### What to work on
Write out the data word for word and drop any picture you find.

Saved data entries:

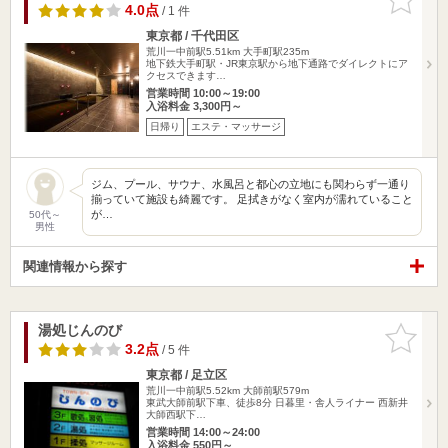
りに追加
4.0点
/ 1 件
東京都 / 千代田区
荒川一中前駅5.51km
大手町駅235m
地下鉄大手町駅・JR東京駅から地下通路でダイレクトにア
クセスできます…
営業時間 10:00～19:00
入浴料金 3,300円～
日帰り
エステ・マッサージ
ジム、プール、サウナ、水風呂と都心の立地にも関わらず一通り
揃っていて施設も綺麗です。 足拭きがなく室内が濡れていること
が…
50代～
男性
関連情報から探す
湯処じんのび
お気に入
りに追加
3.2点
/ 5 件
東京都 / 足立区
荒川一中前駅5.52km
大師前駅579m
東武大師前駅下車、徒歩8分 日暮里・舎人ライナー 西新井
大師西駅下…
営業時間 14:00～24:00
入浴料金 550円～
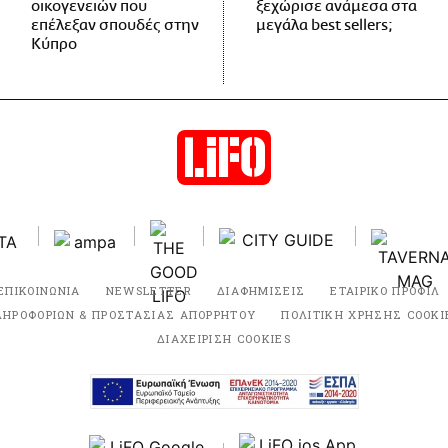
οικογενειών που
ξεχώρισε ανάμεσα στα
επέλεξαν σπουδές στην
μεγάλα best sellers;
Κύπρο
ΕΠΙΚΟΙΝΩΝΙΑ
NEWSLETTER
ΔΙΑΦΗΜΙΣΕΙΣ
ΕΤΑΙΡΙΚΟ ΠΡΟΦΙΛ
ΛΗΡΟΦΟΡΙΩΝ & ΠΡΟΣΤΑΣΙΑΣ ΑΠΟΡΡΗΤΟΥ
ΠΟΛΙΤΙΚΗ ΧΡΗΣΗΣ COOKI
ΔΙΑΧΕΙΡΙΣΗ COOKIES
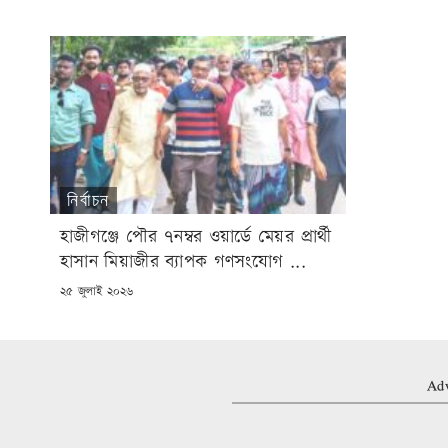
নির্বাচন
হাজীগঞ্জে পৌর ৭নম্বর ওয়ার্ডে মেয়র প্রার্থী
হাসান মিয়াজীর ব্যাপক গণসংযোগ ...
POSTED
২৫ জুলাই ২০২৬
ON
Adv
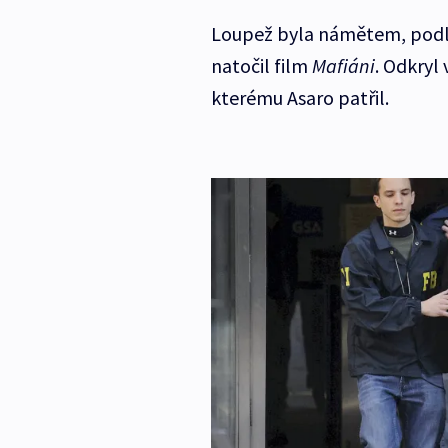
Loupež byla námětem, podle 
natočil film
Mafiáni
. Odkryl
kterému Asaro patřil.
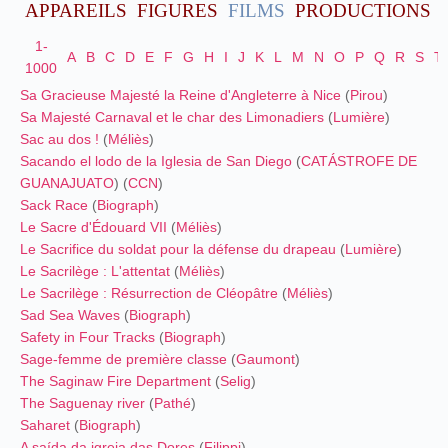
APPAREILS
FIGURES
FILMS
PRODUCTIONS
1-
A
B
C
D
E
F
G
H
I
J
K
L
M
N
O
P
Q
R
S
T
1000
Sa Gracieuse Majesté la Reine d'Angleterre à Nice
(
Pirou
)
Sa Majesté Carnaval et le char des Limonadiers
(
Lumière
)
Sac au dos !
(
Méliès
)
Sacando el lodo de la Iglesia de San Diego
(
CATÁSTROFE DE
GUANAJUATO
) (
CCN
)
Sack Race
(
Biograph
)
Le Sacre d'Édouard VII
(
Méliès
)
Le Sacrifice du soldat pour la défense du drapeau
(
Lumière
)
Le Sacrilège : L'attentat
(
Méliès
)
Le Sacrilège : Résurrection de Cléopâtre
(
Méliès
)
Sad Sea Waves
(
Biograph
)
Safety in Four Tracks
(
Biograph
)
Sage-femme de première classe
(
Gaumont
)
The Saginaw Fire Department
(
Selig
)
The Saguenay river
(
Pathé
)
Saharet
(
Biograph
)
A saída da igreja das Dores
(
Filippi
)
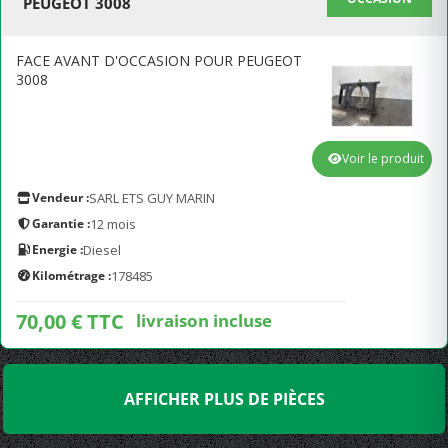
PEUGEOT 3008
FACE AVANT D'OCCASION POUR PEUGEOT
3008
Voir le produit
Vendeur :
SARL ETS GUY MARIN
Garantie :
12 mois
Energie :
Diesel
Kilométrage :
178485
70,00 € TTC
livraison incluse
AFFICHER PLUS DE PIÈCES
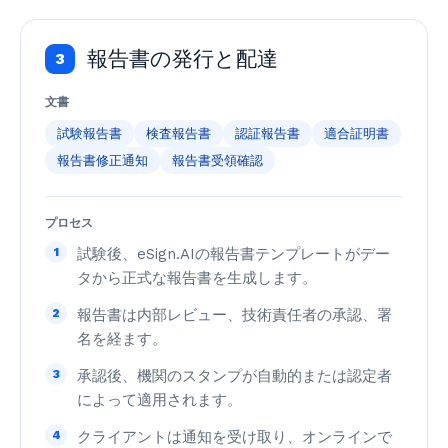
報告書の発行と配達
3
文書
試験報告書
検査報告書
認証報告書
適合証明書
報告書修正通知
報告書受領確認
プロセス
1
試験後、eSign.AIの報告書テンプレートがデー
タから正式な報告書を生成します。
2
報告書は内部レビュー、技術責任者の承認、署
名を経ます。
3
承認後、機関のスタンプが自動的または認定者
によって適用されます。
4
クライアントは通知を受け取り、オンラインで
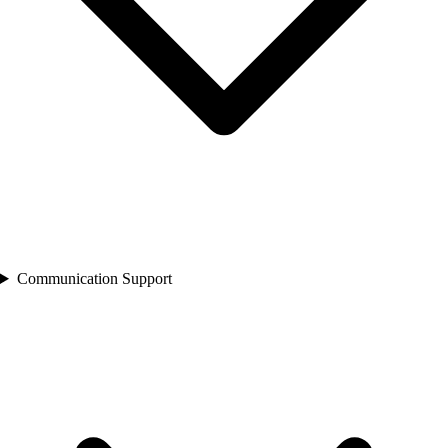
Communication Support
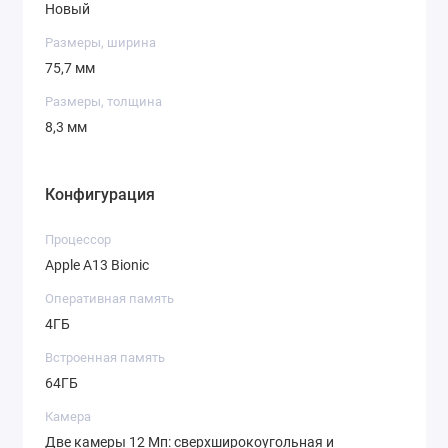
Новый
Размеры, ширина
75,7 мм
Размеры, толщина
8,3 мм
Конфигурация
Процессор
Apple A13 Bionic
Оперативная память
4ГБ
Встроенная память
64ГБ
Камера
Две камеры 12 Мп: сверхширокоугольная и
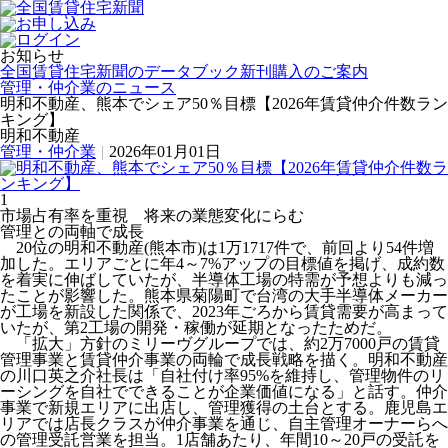
お知らせ
全国賃貸住宅新聞のデータブック新刊購入のご案内
管理・仲介業のニュース
明和不動産、熊本でシェア50％目標【2026年賃貸仲介件数ラン
キング】
明和不動産
管理・仲介業
|
2026年01月01日
1
市場占有率を重視 将来の業態変化にらむ
管理との両軸で成長
20位の明和不動産(熊本市)は1万1717件で、前回より54件増
加した。エリアごとに年4～7%アップの目標値を掲げ、成約数
を着実に伸ばしていたが、半導体工場の特需が予想よりも減っ
たことが影響した。熊本県菊陽町で台湾の大手半導体メーカー
が工場を新設した関係で、2023年ごろから賃貸需要が高まって
いたが、第2工場の開発・稼働が延期となったためだ。
「拡大」方針のミリーヴグループでは、約2万7000戸の賃貸
管理事業と賃貸仲介事業の両輪で成長戦略を描く。明和不動産
の川口英之介社長は「自社付け率95%を維持し、管理物件のリ
ーシングを自社でできることが企業価値になる」と話す。仲介
事業で新規エリアに出店し、管理獲得の土台とする。鹿児島エ
リアでは店長クラスが仲介事業を通じ、自主管理オーナーらへ
の管理受託営業を担当。1店舗あたり、年間10～20戸の受託を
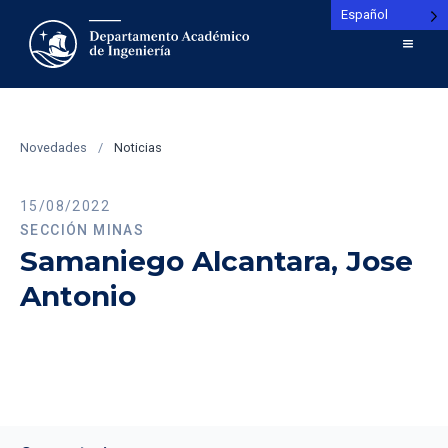
Español
Novedades
/
Noticias
15/08/2022
SECCIÓN MINAS
Samaniego Alcantara, Jose
Antonio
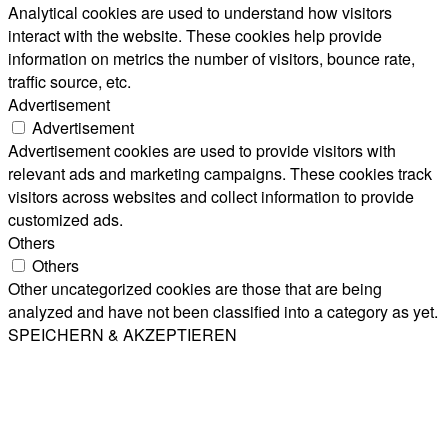
Analytical cookies are used to understand how visitors
interact with the website. These cookies help provide
information on metrics the number of visitors, bounce rate,
traffic source, etc.
Advertisement
Advertisement
Advertisement cookies are used to provide visitors with
relevant ads and marketing campaigns. These cookies track
visitors across websites and collect information to provide
customized ads.
Others
Others
Other uncategorized cookies are those that are being
analyzed and have not been classified into a category as yet.
SPEICHERN & AKZEPTIEREN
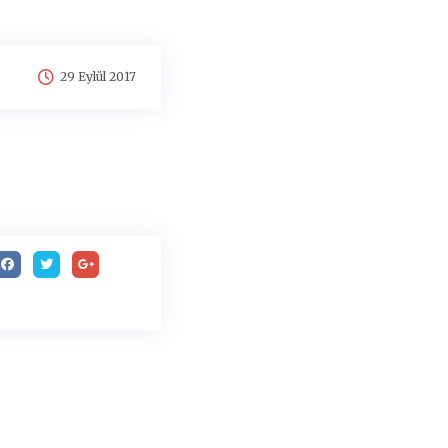
29 Eylül 2017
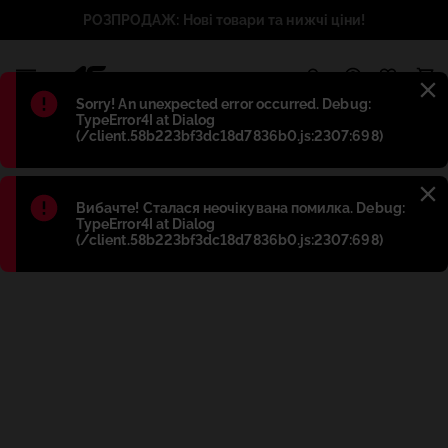
РОЗПРОДАЖ: Нові товари та нижчі ціни!
1
Błąd
:
Sorry! An unexpected error occurred. Debug:
TypeError4I at Dialog
(/client.58b223bf3dc18d7836b0.js:2307:698)
Błąd
:
Вибачте! Сталася неочікувана помилка. Debug:
TypeError4I at Dialog
(/client.58b223bf3dc18d7836b0.js:2307:698)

### Expected output
りに追加
4.0点
/ 1 件
東京都 / 千代田区
荒川一中前駅5.51km
大手町駅235m
地下鉄大手町駅・JR東京駅から地下通路でダイレクトにア
クセスできます…
営業時間 10:00～19:00
入浴料金 3,300円～
日帰り
エステ・マッサージ
ジム、プール、サウナ、水風呂と都心の立地にも関わらず一通り
揃っていて施設も綺麗です。 足拭きがなく室内が濡れていること
が…
50代～
男性
関連情報から探す
湯処じんのび
お気に入
りに追加
3.2点
/ 5 件
東京都 / 足立区
荒川一中前駅5.52km
大師前駅579m
東武大師前駅下車、徒歩8分 日暮里・舎人ライナー 西新井
大師西駅下…
営業時間 14:00～24:00
入浴料金 550円～
οικογενειών που
ξεχώρισε ανάμεσα στα
επέλεξαν σπουδές στην
μεγάλα best sellers;
Κύπρο
ΕΠΙΚΟΙΝΩΝΙΑ
NEWSLETTER
ΔΙΑΦΗΜΙΣΕΙΣ
ΕΤΑΙΡΙΚΟ ΠΡΟΦΙΛ
ΛΗΡΟΦΟΡΙΩΝ & ΠΡΟΣΤΑΣΙΑΣ ΑΠΟΡΡΗΤΟΥ
ΠΟΛΙΤΙΚΗ ΧΡΗΣΗΣ COOKI
ΔΙΑΧΕΙΡΙΣΗ COOKIES
নির্বাচন
হাজীগঞ্জে পৌর ৭নম্বর ওয়ার্ডে মেয়র প্রার্থী
হাসান মিয়াজীর ব্যাপক গণসংযোগ ...
POSTED
২৫ জুলাই ২০২৬
ON
Adv
Loupež byla námětem, podle 
natočil film
Mafiáni
. Odkryl
kterému Asaro patřil.
APPAREILS
FIGURES
FILMS
PRODUCTIONS
1-
A
B
C
D
E
F
G
H
I
J
K
L
M
N
O
P
Q
R
S
T
1000
Sa Gracieuse Majesté la Reine d'Angleterre à Nice
(
Pirou
)
Sa Majesté Carnaval et le char des Limonadiers
(
Lumière
)
Sac au dos !
(
Méliès
)
Sacando el lodo de la Iglesia de San Diego
(
CATÁSTROFE DE
GUANAJUATO
) (
CCN
)
Sack Race
(
Biograph
)
Le Sacre d'Édouard VII
(
Méliès
)
Le Sacrifice du soldat pour la défense du drapeau
(
Lumière
)
Le Sacrilège : L'attentat
(
Méliès
)
Le Sacrilège : Résurrection de Cléopâtre
(
Méliès
)
Sad Sea Waves
(
Biograph
)
Safety in Four Tracks
(
Biograph
)
Sage-femme de première classe
(
Gaumont
)
The Saginaw Fire Department
(
Selig
)
The Saguenay river
(
Pathé
)
Saharet
(
Biograph
)
A saída da igreja das Dores
(
Filippi
)
PEUGEOT 3008
FACE AVANT D'OCCASION POUR PEUGEOT
3008
Voir le produit
Vendeur :
SARL ETS GUY MARIN
Garantie :
12 mois
Energie :
Diesel
Kilométrage :
178485
70,00 € TTC
livraison incluse
AFFICHER PLUS DE PIÈCES
報告書の発行と配達
3
文書
試験報告書
検査報告書
認証報告書
適合証明書
報告書修正通知
報告書受領確認
プロセス
1
試験後、eSign.AIの報告書テンプレートがデー
タから正式な報告書を生成します。
2
報告書は内部レビュー、技術責任者の承認、署
名を経ます。
3
承認後、機関のスタンプが自動的または認定者
によって適用されます。
4
クライアントは通知を受け取り、オンラインで
Communication Support
Новый
Размеры, ширина
75,7 мм
Размеры, толщина
8,3 мм
Конфигурация
Процессор
Apple A13 Bionic
Оперативная память
4ГБ
Встроенная память
64ГБ
Камера
Две камеры 12 Мп: сверхширокоугольная и
お知らせ
全国賃貸住宅新聞のデータブック新刊購入のご案内
管理・仲介業のニュース
明和不動産、熊本でシェア50％目標【2026年賃貸仲介件数ラン
キング】
明和不動産
管理・仲介業
|
2026年01月01日
1
市場占有率を重視 将来の業態変化にらむ
管理との両軸で成長
20位の明和不動産(熊本市)は1万1717件で、前回より54件増
加した。エリアごとに年4～7%アップの目標値を掲げ、成約数
を着実に伸ばしていたが、半導体工場の特需が予想よりも減っ
たことが影響した。熊本県菊陽町で台湾の大手半導体メーカー
が工場を新設した関係で、2023年ごろから賃貸需要が高まって
いたが、第2工場の開発・稼働が延期となったためだ。
「拡大」方針のミリーヴグループでは、約2万7000戸の賃貸
管理事業と賃貸仲介事業の両輪で成長戦略を描く。明和不動産
の川口英之介社長は「自社付け率95%を維持し、管理物件のリ
ーシングを自社でできることが企業価値になる」と話す。仲介
事業で新規エリアに出店し、管理獲得の土台とする。鹿児島エ
リアでは店長クラスが仲介事業を通じ、自主管理オーナーらへ
の管理受託営業を担当。1店舗あたり、年間10～20戸の受託を
Español
Novedades
/
Noticias
15/08/2022
SECCIÓN MINAS
Samaniego Alcantara, Jose
Antonio
Analytical cookies are used to understand how visitors
interact with the website. These cookies help provide
information on metrics the number of visitors, bounce rate,
traffic source, etc.
Advertisement
Advertisement
Advertisement cookies are used to provide visitors with
relevant ads and marketing campaigns. These cookies track
visitors across websites and collect information to provide
customized ads.
Others
Others
Other uncategorized cookies are those that are being
analyzed and have not been classified into a category as yet.
SPEICHERN & AKZEPTIEREN
29 Eylül 2017
РОЗПРОДАЖ: Нові товари та нижчі ціни!
1
Błąd
:
Sorry! An unexpected error occurred. Debug:
TypeError4I at Dialog
(/client.58b223bf3dc18d7836b0.js:2307:698)
Błąd
:
Вибачте! Сталася неочікувана помилка. Debug:
TypeError4I at Dialog
(/client.58b223bf3dc18d7836b0.js:2307:698)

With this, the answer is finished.